Rumphius, yang bekerja untuk Vereenigde Oostindische Compagnie (VOC), mengalami peristiwa dramatis yang tak hanya menandai perjalanan hidupnya, tetapi juga memberikan catatan berharga tentang sejarah bencana alam di Indonesia. Kisah hidupnya beririsan dengan catatan gempa bumi dan tsunami dahsyat yang melanda Ambon pada abad ke-17.
Mempelajari Keanekaragaman Hayati di Ambon
Pada tahun 1653, Rumphius tiba di Ambon. Awalnya ditugaskan sebagai bagian dari armada militer VOC, ia kemudian memilih beralih ke sektor sipil.
Ketertarikannya pada kekayaan hayati Ambon membuatnya menetap di sana. Ia menikahi seorang wanita Ambon dan mencurahkan hidupnya untuk mempelajari flora di pulau tersebut.
Rumphius menguasai beberapa bahasa, termasuk bahasa Ambon, Melayu, dan Latin. Keahlian berbahasanya membantunya dalam mencatat dan mendokumentasikan beragam spesies tanaman.
Setelah 38 tahun meneliti, menjelajahi hutan-hutan Ambon, ia menyelesaikan sebuah katalog tanaman yang monumental.
Hasil karyanya, Herbarium Amboinense atau Het Amboinsche Kruid-boek, terbit di Amsterdam pada tahun-tahun berikutnya dalam enam volume.
Buku tersebut memuat deskripsi lebih dari 1.700 jenis tanaman di Ambon dan Kepulauan Maluku, ditulis dalam bahasa Belanda dan Latin.
Gempa dan Tsunami Dahsyat 1674: Catatan Sejarah dari Rumphius
Sepanjang penelitiannya, Rumphius menghadapi berbagai tantangan. Pada 1670, ia didiagnosis menderita glaukoma.
Meskipun penglihatannya terus menurun, ia tetap melanjutkan penelitiannya dengan bantuan istri dan anaknya.
Tragedi besar menimpanya pada tahun 1674. Gempa bumi dahsyat mengguncang Ambon, disusul tsunami yang menghancurkan.

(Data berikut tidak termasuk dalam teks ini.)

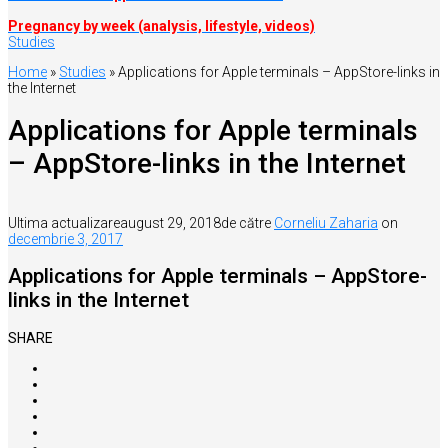
Pregnancy by week (analysis, lifestyle, videos)
Studies
Home
»
Studies
»
Applications for Apple terminals – AppStore-links in
the Internet
Applications for Apple terminals
– AppStore-links in the Internet
Ultima actualizare
august 29, 2018
de către
Corneliu Zaharia
on
decembrie 3, 2017
Applications for Apple terminals – AppStore-
links in the Internet
SHARE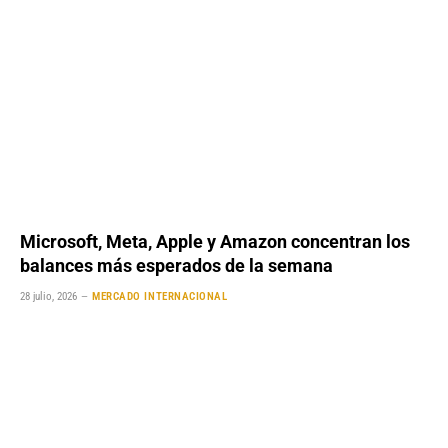
Microsoft, Meta, Apple y Amazon concentran los
balances más esperados de la semana
28 julio, 2026
MERCADO INTERNACIONAL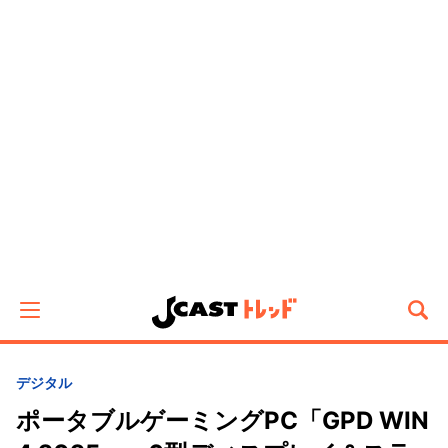
デジタル
ポータブルゲーミングPC「GPD WIN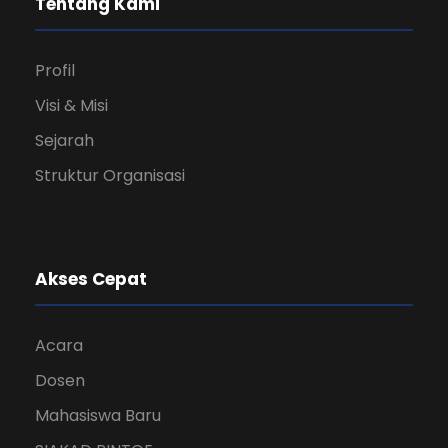
Tentang Kami
Profil
Visi & Misi
Sejarah
Struktur Organisasi
Akses Cepat
Acara
Dosen
Mahasiswa Baru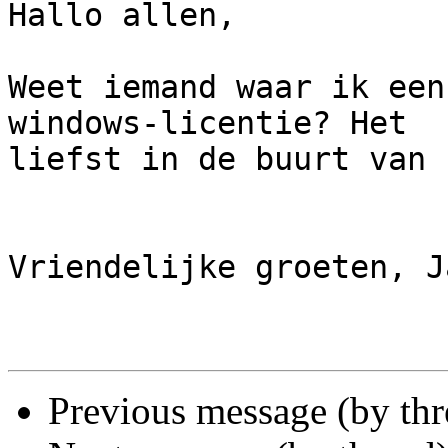
Hallo allen,

Weet iemand waar ik een
windows-licentie? Het 

liefst in de buurt van 
Vriendelijke groeten, Ja
Previous message (by th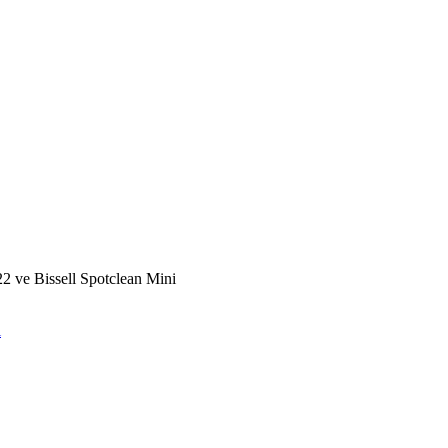
2 ve Bissell Spotclean Mini
i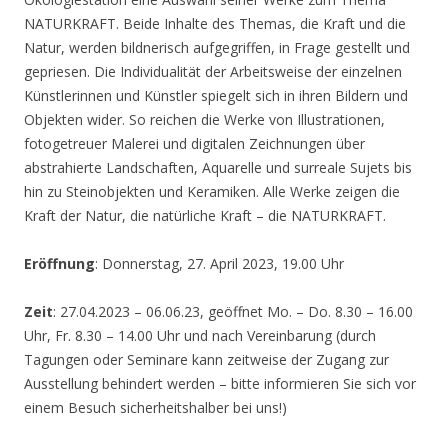
NATURKRAFT. Beide Inhalte des Themas, die Kraft und die
Natur, werden bildnerisch aufgegriffen, in Frage gestellt und
gepriesen. Die Individualität der Arbeitsweise der einzelnen
Künstlerinnen und Künstler spiegelt sich in ihren Bildern und
Objekten wider. So reichen die Werke von Illustrationen,
fotogetreuer Malerei und digitalen Zeichnungen über
abstrahierte Landschaften, Aquarelle und surreale Sujets bis
hin zu Steinobjekten und Keramiken. Alle Werke zeigen die
Kraft der Natur, die natürliche Kraft – die NATURKRAFT.
Eröffnung
: Donnerstag, 27. April 2023, 19.00 Uhr
Zeit
: 27.04.2023 – 06.06.23, geöffnet Mo. – Do. 8.30 – 16.00
Uhr, Fr. 8.30 – 14.00 Uhr und nach Vereinbarung (durch
Tagungen oder Seminare kann zeitweise der Zugang zur
Ausstellung behindert werden – bitte informieren Sie sich vor
einem Besuch sicherheitshalber bei uns!)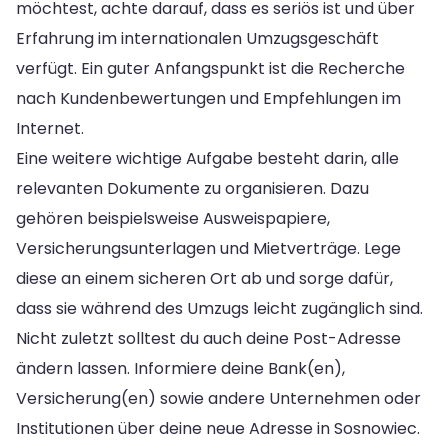
möchtest, achte darauf, dass es seriös ist und über
Erfahrung im internationalen Umzugsgeschäft
verfügt. Ein guter Anfangspunkt ist die Recherche
nach Kundenbewertungen und Empfehlungen im
Internet.
Eine weitere wichtige Aufgabe besteht darin, alle
relevanten Dokumente zu organisieren. Dazu
gehören beispielsweise Ausweispapiere,
Versicherungsunterlagen und Mietverträge. Lege
diese an einem sicheren Ort ab und sorge dafür,
dass sie während des Umzugs leicht zugänglich sind.
Nicht zuletzt solltest du auch deine Post-Adresse
ändern lassen. Informiere deine Bank(en),
Versicherung(en) sowie andere Unternehmen oder
Institutionen über deine neue Adresse in Sosnowiec.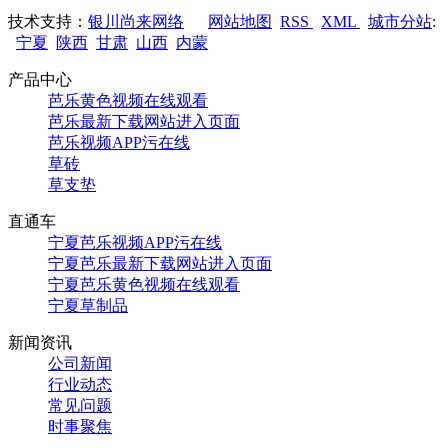
技术支持：
银川尚来网络
网站地图
RSS
XML
城市分站
:
宁夏
陕西
甘肃
山西
内蒙
产品中心
芭乐黄色视频在线观看
芭乐最新下载网站进入页面
芭乐视频APP污在线
草砖
草支垫
直通车
宁夏芭乐视频APP污在线
宁夏芭乐最新下载网站进入页面
宁夏芭乐黄色视频在线观看
宁夏草制品
新闻资讯
公司新闻
行业动态
常见问题
时事聚焦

Rumphius dan keluarganya selamat dari bencana yang menewaskan sekitar 2.000 orang. Pengalaman tersebut ia catat dalam karyanya.
Menurut Deputi Bidang Geofisika BMKG, Nelly Florida Riama, gempa bumi tersebut menyebabkan kerusakan besar, termasuk tanah terbelah, bukit runtuh, dan tsunami dahsyat di pesisir utara Pulau Ambon.
Catatan Rumphius menyebutkan ketinggian tsunami mencapai 90-110 meter. Catatan ini dianggap sebagai catatan tertua tentang gempa dan tsunami di Maluku.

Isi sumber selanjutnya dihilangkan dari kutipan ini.